Figure out how many lines in the records below hold the string "Active". That number alone is the answer.
※
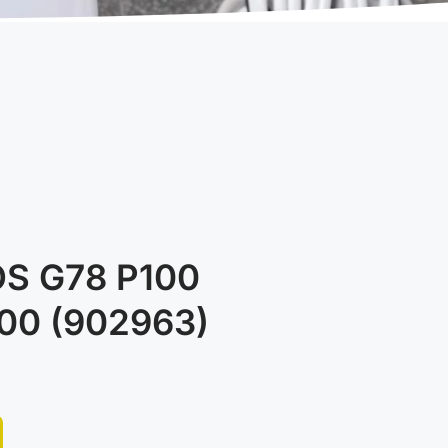
S G78 P100
000 (902963)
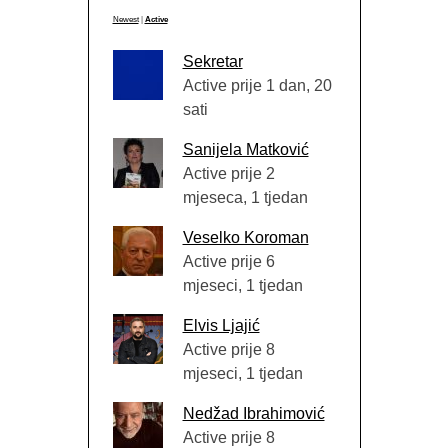
Newest
|
Active
Sekretar
Active prije 1 dan, 20
sati
Sanijela Matković
Active prije 2
mjeseca, 1 tjedan
Veselko Koroman
Active prije 6
mjeseci, 1 tjedan
Elvis Ljajić
Active prije 8
mjeseci, 1 tjedan
Nedžad Ibrahimović
Active prije 8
※
* [WRITTEN ANSWER] 6